#### What to work on
In full and without alteration, print the records below, minus any images.

#### Data provided

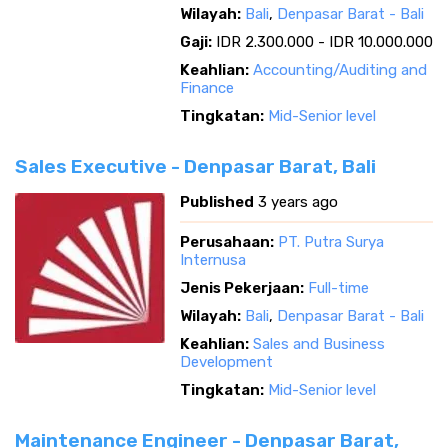
Wilayah:
Bali
,
Denpasar Barat - Bali
Gaji:
IDR 2.300.000 - IDR 10.000.000
Keahlian:
Accounting/Auditing and
Finance
Tingkatan:
Mid-Senior level
Sales Executive - Denpasar Barat, Bali
Published
3 years ago
Perusahaan:
PT. Putra Surya
Internusa
Jenis Pekerjaan:
Full-time
Wilayah:
Bali
,
Denpasar Barat - Bali
Keahlian:
Sales and Business
Development
Tingkatan:
Mid-Senior level
Maintenance Engineer - Denpasar Barat,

#### Completed exercise
Wilayah:
Bali
,
Denpasar Barat - Bali
Gaji:
IDR 2.300.000 - IDR 10.000.000
Keahlian:
Accounting/Auditing and
Finance
Tingkatan:
Mid-Senior level
Sales Executive - Denpasar Barat, Bali
Published
3 years ago
Perusahaan:
PT. Putra Surya
Internusa
Jenis Pekerjaan:
Full-time
Wilayah:
Bali
,
Denpasar Barat - Bali
Keahlian:
Sales and Business
Development
Tingkatan:
Mid-Senior level
Maintenance Engineer - Denpasar Barat,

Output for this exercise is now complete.